Exploring Triangle Congruence with SSS Postulate

Objective:

Students will be able to identify and apply the Side-Side-Side (SSS) Postulate to determine triangle congruence.

Assessment:

Students will demonstrate their understanding of triangle congruence by completing a worksheet where they must apply the SSS Postulate to prove triangles congruent.

Key Points:

• Understand the Side-Side-Side (SSS) Postulate for triangle congruence

• Identify when triangles are congruent using the SSS Postulate

• Apply the SSS Postulate to prove triangle congruence

Opening:

• Engage students by presenting two triangles on the board and asking them how they can determine if the triangles are congruent based on the SSS Postulate.

Introduction to New Material:

• Explain the SSS Postulate and its significance in proving triangle congruence

• Clarify common misconception: Having three congruent sides does not necessarily make the triangles congruent.

Guided Practice:

• Provide examples where students can practice applying the SSS Postulate to determine triangle congruence

• Scaffold questioning from straightforward examples to more complex scenarios

• Monitor student performance by circulating the classroom and providing feedback as they work through examples.

Independent Practice:

• Assign a set of problems where students must use the SSS Postulate to prove triangle congruence.

• Encourage students to work independently and ask for help when needed.
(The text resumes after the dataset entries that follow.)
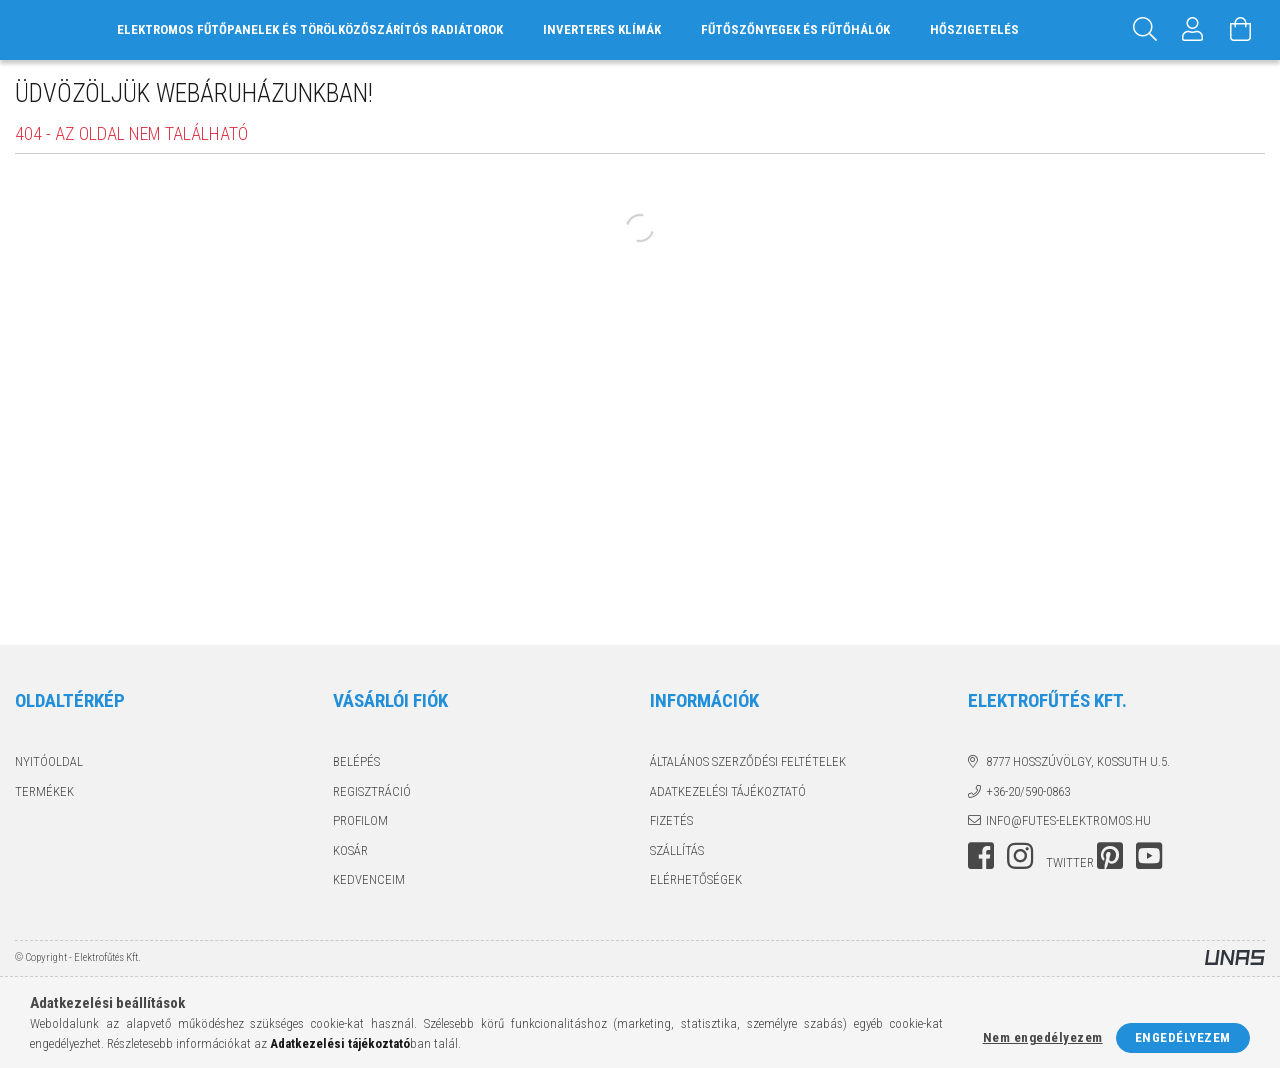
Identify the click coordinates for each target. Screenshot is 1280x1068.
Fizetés (671, 820)
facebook (981, 856)
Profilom (360, 820)
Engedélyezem (1183, 1037)
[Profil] (1193, 30)
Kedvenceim (369, 879)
• Provide feedback on their work to ensure understanding.

Closing:

• Have students share their answers to the independent practice problems and discuss any common errors or misconceptions as a class.

Extension Activity:

• For early finishers, provide a challenge activity where they must create their own set of triangles and determine congruence based on given side lengths.

Homework:

• As homework, students should complete a worksheet where they identify congruent triangles using the SSS Postulate.

Standards Addressed:

• CCSS.MATH.CONTENT.HSG.CO.D.12: Make formal geometric constructions with a variety of tools and methods (compass and straightedge, string, reflective devices, paper folding, dynamic geometric software, etc.).

• CCSS.MATH.CONTENT.HSG.CO.D.12: Construct the inscribed and circumscribed circles of a triangle, and prove properties of angles for a quadrilateral inscribed in a circle.